Anna dismissed her apology with a wave of her hand. “It’s not your fault.”

The Secretary smiled. “It’s not yours, either. Make sure you remember that.”

The Secretary let a beat or two hang in the air before she went on. “Anna, as long as you stay here in Leto, you’re clearly in danger, and frankly, a problem for Her Majesty’s government. We need to get you and Jack to a place where you can serve the empire better.”

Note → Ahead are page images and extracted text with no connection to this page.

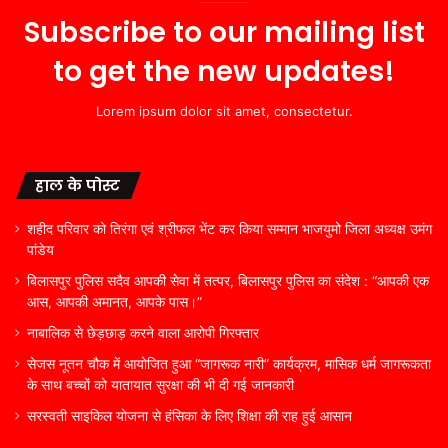
Subscribe to our mailing list
to get the new updates!
Lorem ipsum dolor sit amet, consectetur.
हाल के पोस्ट
शहीद परिवार को तिरंगा एवं श्रीफल भेंट कर किया सम्मान भाजयुमो जिला अध्यक्ष उमंग
पांडेय
बिलासपुर पुलिस सदैव आपकी सेवा में तत्पर, बिलासपुर पुलिस का संदेश : “आपकी एक
आस, आपकी अमानत, आपके पास।”
नाबालिक से छेड़छाड़ करने वाला आरोपी गिरफ्तार
सेजस नूतन चौक में आयोजित हुआ “जागरूक नारी” कार्यक्रम, मासिक धर्म जागरूकता
के साथ बच्चों को यातायात सुरक्षा की भी दी गई जानकारी
सरस्वती साइकिल योजना से हंसिका के लिए शिक्षा की राह हुई आसान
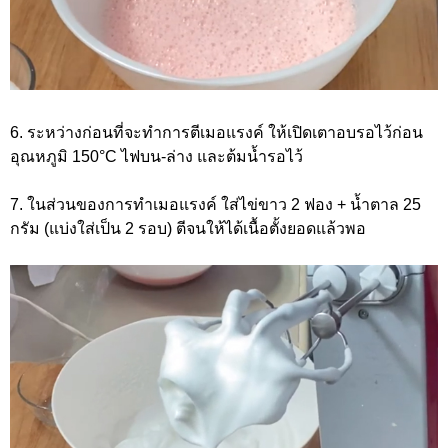
6. ระหว่างก่อนที่จะทำการตีเมอแรงค์ ให้เปิดเตาอบรอไว้ก่อน
อุณหภูมิ 150°C ไฟบน-ล่าง และต้มน้ำรอไว้
7. ในส่วนของการทำเมอแรงค์ ใส่ไข่ขาว 2 ฟอง + น้ำตาล 25
กรัม (แบ่งใส่เป็น 2 รอบ) ตีจนให้ได้เนื้อตั้งยอดแล้วพอ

She paused before continuing. “I am convinced war is coming. I have been for some time, but there are those who, after three hundred years of peace, don’t want to see it. This has left me at an impasse. You see, the position of Emperor or Empress of the Pax Imperium is designed by the Pax charter to be too weak to do anything on their own. First, it is an elected position. Empress Christiana doesn’t even have her own standing army, except as the leader of the Russian Republic, and that doesn’t amount to much. She needs others to be her might for her. Also, as the titular leader of both The Unity and its allies on the one side, along with the House of Athena and its allies on the other, it’s imperative that she maintain an appearance of neutrality. So it’s a bit of an embarrassment for the Unity to so clearly point out that we’ve broken that neutrality by taking you in as a refugee and hiring Jack to work for our government. I really can’t afford to have that happen again. Besides, if we are going to avoid the coming disaster, we need our major patron, the House of Athena, to stand up for the Empire. They are the power balanced against the Unity in the galaxy. It was they who forced the Unity to accept the Pax Charter three hundred years ago. If they get caught flat-footed when war comes, it will truly threaten the existing order. Without sounding like I am making light of the cruelty of your situation, your apparent death has provided us with a good opportunity to do something to make sure King Nicholas of Athena pays attention.”